*** DATA SHOWN Section Begins ***

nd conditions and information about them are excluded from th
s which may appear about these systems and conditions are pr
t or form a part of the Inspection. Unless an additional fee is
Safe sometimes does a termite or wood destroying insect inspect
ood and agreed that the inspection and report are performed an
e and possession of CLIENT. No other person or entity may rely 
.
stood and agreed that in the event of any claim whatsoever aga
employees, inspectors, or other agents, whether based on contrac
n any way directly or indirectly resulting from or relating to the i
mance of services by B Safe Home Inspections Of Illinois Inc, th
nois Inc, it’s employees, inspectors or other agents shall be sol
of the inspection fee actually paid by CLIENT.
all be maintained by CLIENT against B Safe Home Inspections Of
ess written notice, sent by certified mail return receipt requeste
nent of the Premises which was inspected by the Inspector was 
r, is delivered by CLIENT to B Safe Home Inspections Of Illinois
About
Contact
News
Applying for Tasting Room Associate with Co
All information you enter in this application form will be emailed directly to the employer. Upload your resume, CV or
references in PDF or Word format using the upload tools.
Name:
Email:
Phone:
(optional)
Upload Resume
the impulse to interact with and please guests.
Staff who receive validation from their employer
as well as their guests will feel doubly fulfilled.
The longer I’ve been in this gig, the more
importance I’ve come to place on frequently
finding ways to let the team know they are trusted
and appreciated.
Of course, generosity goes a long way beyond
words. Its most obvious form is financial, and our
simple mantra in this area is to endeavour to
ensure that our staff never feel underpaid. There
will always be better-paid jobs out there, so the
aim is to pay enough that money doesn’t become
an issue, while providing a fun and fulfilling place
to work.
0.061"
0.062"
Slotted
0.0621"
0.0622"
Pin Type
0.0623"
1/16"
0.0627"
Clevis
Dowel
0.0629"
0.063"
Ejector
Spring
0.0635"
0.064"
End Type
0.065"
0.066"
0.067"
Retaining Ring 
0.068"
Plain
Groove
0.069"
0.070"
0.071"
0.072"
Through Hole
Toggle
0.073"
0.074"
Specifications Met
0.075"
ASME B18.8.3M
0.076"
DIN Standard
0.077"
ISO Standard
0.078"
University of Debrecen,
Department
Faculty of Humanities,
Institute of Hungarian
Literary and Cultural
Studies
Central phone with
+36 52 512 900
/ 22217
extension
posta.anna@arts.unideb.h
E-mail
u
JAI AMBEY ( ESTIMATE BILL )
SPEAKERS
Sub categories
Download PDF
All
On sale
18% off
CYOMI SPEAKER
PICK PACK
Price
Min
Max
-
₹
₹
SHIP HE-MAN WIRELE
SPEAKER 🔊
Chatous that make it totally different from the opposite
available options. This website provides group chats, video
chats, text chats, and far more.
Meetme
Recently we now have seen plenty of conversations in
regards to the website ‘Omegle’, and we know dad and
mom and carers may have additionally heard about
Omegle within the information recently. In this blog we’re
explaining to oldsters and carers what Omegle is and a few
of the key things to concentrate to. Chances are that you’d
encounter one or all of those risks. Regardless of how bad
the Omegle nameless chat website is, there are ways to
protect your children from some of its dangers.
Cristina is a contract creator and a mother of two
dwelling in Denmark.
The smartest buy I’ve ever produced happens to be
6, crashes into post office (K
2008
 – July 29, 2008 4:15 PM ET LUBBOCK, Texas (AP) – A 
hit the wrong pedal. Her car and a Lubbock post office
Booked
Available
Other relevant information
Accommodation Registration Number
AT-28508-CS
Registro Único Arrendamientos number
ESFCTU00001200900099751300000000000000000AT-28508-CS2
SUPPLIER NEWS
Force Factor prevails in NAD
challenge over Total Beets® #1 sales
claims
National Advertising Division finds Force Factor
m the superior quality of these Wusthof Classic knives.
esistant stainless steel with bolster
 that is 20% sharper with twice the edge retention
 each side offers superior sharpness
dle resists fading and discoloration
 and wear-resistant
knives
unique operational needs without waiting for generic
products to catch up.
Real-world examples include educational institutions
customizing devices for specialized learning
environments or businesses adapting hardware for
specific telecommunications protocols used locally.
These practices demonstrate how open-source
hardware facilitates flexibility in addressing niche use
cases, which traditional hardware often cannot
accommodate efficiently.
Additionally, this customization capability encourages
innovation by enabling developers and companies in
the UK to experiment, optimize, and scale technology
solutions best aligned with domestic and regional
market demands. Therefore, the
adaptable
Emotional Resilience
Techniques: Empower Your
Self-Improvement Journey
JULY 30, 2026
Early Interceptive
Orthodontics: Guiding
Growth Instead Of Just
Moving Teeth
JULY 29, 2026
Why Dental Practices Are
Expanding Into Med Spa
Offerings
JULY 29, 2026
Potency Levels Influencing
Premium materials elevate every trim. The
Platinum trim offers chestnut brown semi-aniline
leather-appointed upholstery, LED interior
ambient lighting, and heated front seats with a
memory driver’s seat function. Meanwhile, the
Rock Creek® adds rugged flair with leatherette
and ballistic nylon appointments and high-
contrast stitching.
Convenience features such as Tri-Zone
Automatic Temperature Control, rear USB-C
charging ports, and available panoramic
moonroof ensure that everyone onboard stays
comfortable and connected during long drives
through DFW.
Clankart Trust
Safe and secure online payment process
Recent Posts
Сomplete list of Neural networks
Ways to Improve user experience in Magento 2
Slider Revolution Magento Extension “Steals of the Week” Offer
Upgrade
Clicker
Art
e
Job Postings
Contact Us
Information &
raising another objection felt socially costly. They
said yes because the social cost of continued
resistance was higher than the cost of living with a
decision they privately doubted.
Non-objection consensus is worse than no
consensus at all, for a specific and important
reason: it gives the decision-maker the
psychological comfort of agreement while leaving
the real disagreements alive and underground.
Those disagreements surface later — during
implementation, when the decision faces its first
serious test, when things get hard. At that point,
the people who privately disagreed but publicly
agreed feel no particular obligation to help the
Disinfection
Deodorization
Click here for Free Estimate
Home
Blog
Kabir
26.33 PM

*** DATA SHOWN Section Ends ***

Tell how many lines of the records above hold "from", giving the number and nothing else.

5